■ Page images and extracted text ■
════════════════

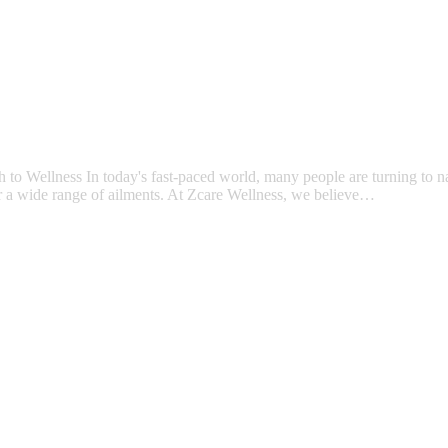
Wellness In today's fast-paced world, many people are turning to natu
for a wide range of ailments. At Zcare Wellness, we believe…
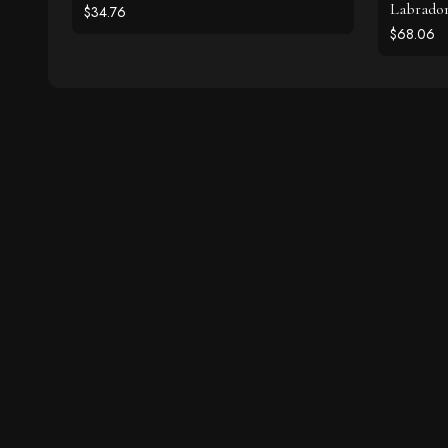
Labrador
$34.76
$68.06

════════════════

■ WHAT YOU WILL DO ■
Retype the data above exactly, dropping every picture.

■ WRITTEN SOLUTION ■
Wellness In today's fast-paced world, many people are turning to natu
for a wide range of ailments. At Zcare Wellness, we believe…
Labrador
$34.76
$68.06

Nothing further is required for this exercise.